◆ TASK TO COMPLETE: Looking at the listing below, retype exactly the lines starting at the one containing "The odds of" and ending at the one containing "transformation. Proslide rides", both included, and nothing else.

◆ INFORMATION GIVEN:

===============

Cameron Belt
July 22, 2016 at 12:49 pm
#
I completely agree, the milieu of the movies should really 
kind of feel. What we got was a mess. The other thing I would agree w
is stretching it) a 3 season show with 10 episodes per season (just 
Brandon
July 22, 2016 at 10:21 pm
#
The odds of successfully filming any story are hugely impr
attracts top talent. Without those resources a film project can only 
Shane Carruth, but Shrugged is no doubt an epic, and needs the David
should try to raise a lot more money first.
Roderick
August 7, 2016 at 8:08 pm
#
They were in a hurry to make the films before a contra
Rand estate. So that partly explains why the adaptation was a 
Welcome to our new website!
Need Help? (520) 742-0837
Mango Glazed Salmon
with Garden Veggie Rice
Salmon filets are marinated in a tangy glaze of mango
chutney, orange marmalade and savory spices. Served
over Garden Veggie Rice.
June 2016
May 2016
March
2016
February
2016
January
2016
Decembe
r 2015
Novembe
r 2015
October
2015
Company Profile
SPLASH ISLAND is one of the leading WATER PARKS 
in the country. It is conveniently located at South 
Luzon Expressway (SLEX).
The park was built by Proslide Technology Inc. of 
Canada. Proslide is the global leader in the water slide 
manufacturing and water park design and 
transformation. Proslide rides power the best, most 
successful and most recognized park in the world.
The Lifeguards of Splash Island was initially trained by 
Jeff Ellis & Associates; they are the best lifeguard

===============

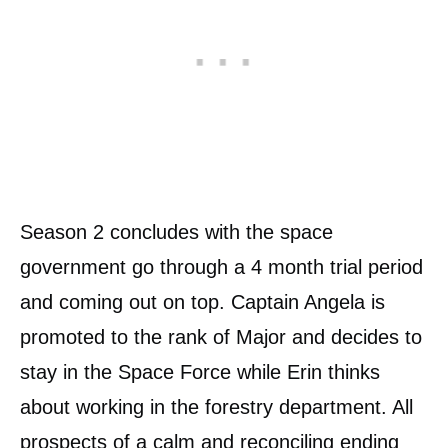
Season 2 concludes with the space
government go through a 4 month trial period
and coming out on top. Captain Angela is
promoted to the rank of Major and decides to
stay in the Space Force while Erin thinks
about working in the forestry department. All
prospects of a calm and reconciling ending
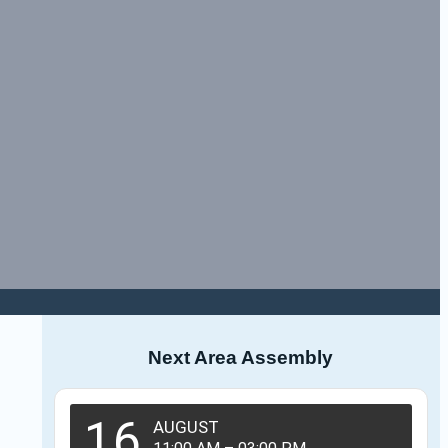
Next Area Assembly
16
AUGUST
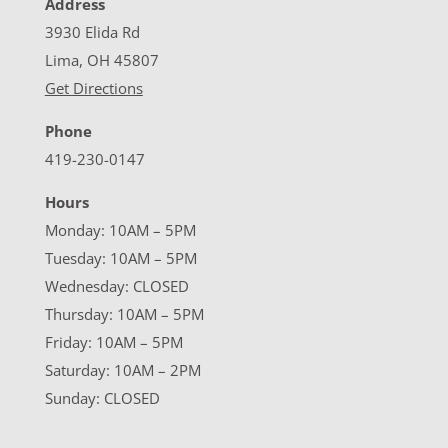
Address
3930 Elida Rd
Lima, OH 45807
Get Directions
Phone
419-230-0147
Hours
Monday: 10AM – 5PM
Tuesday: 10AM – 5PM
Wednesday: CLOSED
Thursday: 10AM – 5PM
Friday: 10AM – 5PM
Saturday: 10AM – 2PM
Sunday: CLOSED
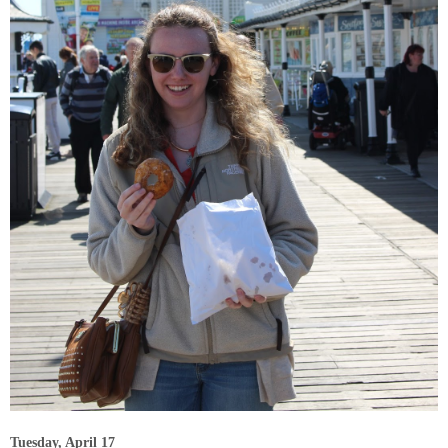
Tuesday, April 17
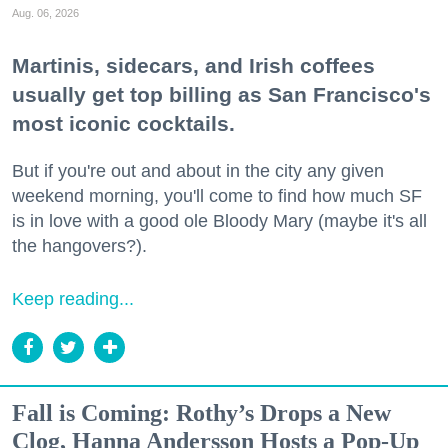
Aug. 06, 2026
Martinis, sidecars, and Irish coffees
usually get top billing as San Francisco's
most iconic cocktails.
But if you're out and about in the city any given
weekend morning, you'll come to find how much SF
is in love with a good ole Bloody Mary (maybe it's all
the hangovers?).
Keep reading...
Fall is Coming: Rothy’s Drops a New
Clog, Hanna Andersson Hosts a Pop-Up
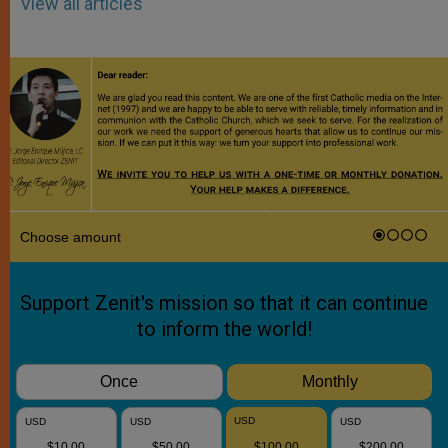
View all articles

===============

◆ WRITTEN SOLUTION:
The odds of successfully filming any story are hugely impr
attracts top talent. Without those resources a film project can only 
Shane Carruth, but Shrugged is no doubt an epic, and needs the David
should try to raise a lot more money first.
Roderick
August 7, 2016 at 8:08 pm
#
They were in a hurry to make the films before a contra
Rand estate. So that partly explains why the adaptation was a 
Welcome to our new website!
Need Help? (520) 742-0837
Mango Glazed Salmon
with Garden Veggie Rice
Salmon filets are marinated in a tangy glaze of mango
chutney, orange marmalade and savory spices. Served
over Garden Veggie Rice.
June 2016
May 2016
March
2016
February
2016
January
2016
Decembe
r 2015
Novembe
r 2015
October
2015
Company Profile
SPLASH ISLAND is one of the leading WATER PARKS 
in the country. It is conveniently located at South 
Luzon Expressway (SLEX).
The park was built by Proslide Technology Inc. of 
Canada. Proslide is the global leader in the water slide 
manufacturing and water park design and 
transformation. Proslide rides power the best, most 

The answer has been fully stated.